The Supertree Method

Supertrees are phylogenies reconstructed by stitching together many smaller phylogenies, allowing us to gain a coarser view useful for looking at higher-order systematics. When we say “we’re going to build a tree of all life”, we usually mean “we’re going to build a supertree of life”, because it’s more computationally-efficient (and building a tree of life would be computationally impossible for now).

supertree_approachesThere are two general approaches to building a supertree: the direct and the indirect one (diagram above, Bininda-Emonds et al., 2002). A thorough listing of methods can be found in Bininda-Emonds (2004b), and a comparison between them is provided by Wilkinson et al. (2005); note that new methods and algorithms are being derived every year, and this classification here is somewhat outdated or overgeneralised.

  • The direct approach simply constructs a supertree based on the consensus of the input trees; see the end of this post for an explanation of consensus trees. It was first properly formalised by Gordon (1986), but suffers from the problem that if the source trees are too conflicting, the resultant supertree will just be an unresolved bush. Therefore, it’s not such a popular method.
  • The indirect approach breaks down the input tree topologies into matrices. Each taxon is coded according to whether it belongs to a clade (1 for yes, 0 for no), and the resultant matrix is then used to reconstruct a brand new supertree, in much the same way as a phylogeny is reconstructed from a character matrix. [Note: there are different ways of coding the matrix, this is the most popular one.] This is called the matrix representation with parsimony approach (MRP), and was developed independently by Baum (1992) and Ragan (1992). The final supertree is decided as the one that requires the least changes in length from the source tree-matrix to the supertree as the parsimony principle demands. Similarly, there is MRC (Compatibility), MRD (Distances), and MRF (Flipping).

overlapNote that there is no requirement for the source trees to share the same taxa. In other words, one tree can analyse wolf, sheep, and mice, and another tree can analyse wolf, sheep, and humans, and both trees can be combined to make a supertree. The way this is done in MRP and other matrix representation methods is by coding the missing taxa with a ? instead of a 1 or 0 (Pisani & Wilkinson, 2002). As long as there are overlapping taxa, it’s not a technical problem. This is demonstrated above (Bininda-Emonds et al., 2002). It must be said that obviously, the amount of overlap has to be sufficient in order for the tree to actually be useful – if your two input trees share one species, then the resultant supertree won’t tell you anything new.

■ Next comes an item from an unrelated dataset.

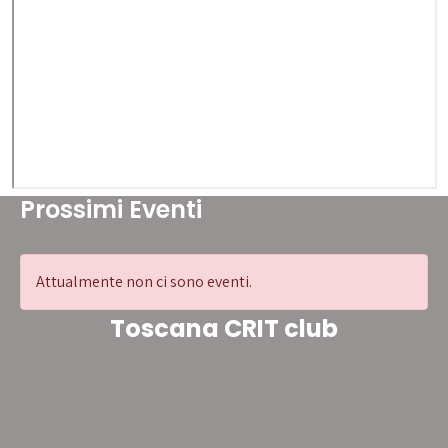
Prossimi Eventi
Attualmente non ci sono eventi.
Toscana CRIT club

Just as with regular trees, there are several statistics for measuring the possible validity of a supertree. The two more common ones are the Robinson-Foulds metric (Robinson & Foulds, 1981) and MAST (Maximum Agreement Sub-Tree; Finden & Gordon (1985)).

Since the input data for supertrees is phylogenies and topologies, they offer a distinct advantage in that they allow us to mix molecular and morphological analyses to make up the supertree (Liu et al., 2001). They also allow us to mix analyses where there is missing data, e.g. mix fossil-only phylogenies together with Modern phylogenies, with the fossil ones missing a lot of the soft-part anatomical characters and molecular stuff (Sanderson et al., 1998); although see Wiens (2003) for a critique of such a justification.

Most commonly, supertrees are used to summarise the results of molecular analyses based on different single sequences (Daubin et al., 2002), but they can also be used to gain a general overview of where the major agreements are (the reasoning being that if all studies resolve a certain node, then it’s very likely for it to be correct), allowing us to focus our attention to the areas where the big incongruencies are. This is the main advantage of supertrees: the amount of raw data available for phylogenetics is too great for current computers, so until we can analyse all of that, these summaries do an adequate job, and so can be of help in comparative biology and community ecology (Webb & Donoghue, 2005).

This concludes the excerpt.